Predicted performance correlates best with training results in the elementary and basic units, where tasks and equipment are less variable than at the advanced and operational units.

 

Wide usage

This one centre is attended by all UK service users: RAF personnel, those from other service arms and police-aviation pilots/observers - as well as 500 or so holders of RAF flying scholarships, each of 20 flying hours, offered each year. The total test throughput in 1995 was 4,633 prospective pilots - 582 of them non-military, including about 400 police students.
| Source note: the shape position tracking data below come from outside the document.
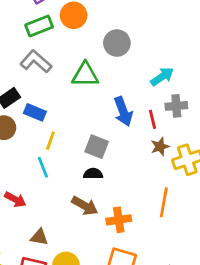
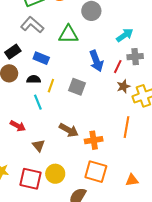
blue rectangle: (35, 112) -> (41, 58), moved
red line: (153, 119) -> (118, 67), turned 40
yellow line: (50, 141) -> (51, 86), moved
black semicircle: (93, 174) -> (34, 79), moved
brown triangle: (39, 237) -> (39, 145), moved, turned 40

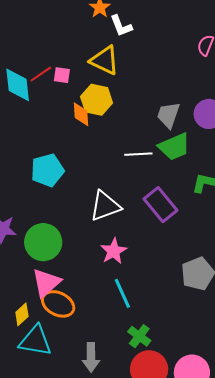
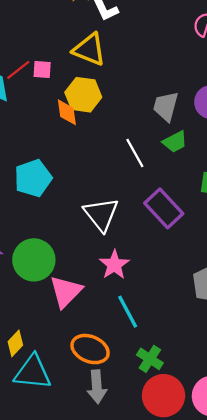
green trapezoid: (174, 147) -> (175, 142), size x0.7
white line: (138, 154) -> (135, 153), turned 68
white triangle: (105, 206) -> (101, 214), turned -44
pink triangle: (46, 283) -> (66, 292), moved
orange ellipse: (58, 304) -> (90, 349), moved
The RAF also offers use of the centre for aspiring commercial pilots, who attend under the supervision of the Guild of Air Pilots and Air Navigators (GAPAN), whose Education and Training Committee developed a tailored-selection procedure with the RAF. The tests are widely used outside the UK, and two more national air forces have been licensed to use the RAF system.

Psytech, of Bromley, Kent, UK, as agent for overseas sales, adapts the software for personal computers. It serves other government departments, and prepares similar aptitude tests for volunteers to the University Air Squadrons, a prime focus for RAF recruitment. Each candidate has a particular education, training and experience. It was concluded that candidates should be tested "as presented" without weighting. The RAF used to give a weighting to the scores of those with previous flying experience, but this was difficult to quantify or justify.

Airline demand for pilots is highly cyclic, putting a strain both on selection systems and on civilian flying schools' capacity for ab initio training. More direct-entry pilots may be considered, but, with their wider span of ability, many will fail. British Airways, over decades of applying careful ab initio selection procedures, has found that a pilot's aptitude and early training path has considerable influence on later standards (Flight International, 7-13 February, P36)

Among experienced applicants, some "self-improvers", unfiltered by military or airline aptitude testing, will not make the grade - despite the cost. The new GAPAN-managed selections for aptitude testing at Cranwell are directed largely at avoiding such disappointments.

The RAF's testing, still impressive to see, has a pedigree and high standing among other air forces and commercial outlets. Would-be pilots are now able to find out whether they are made of the "right stuff".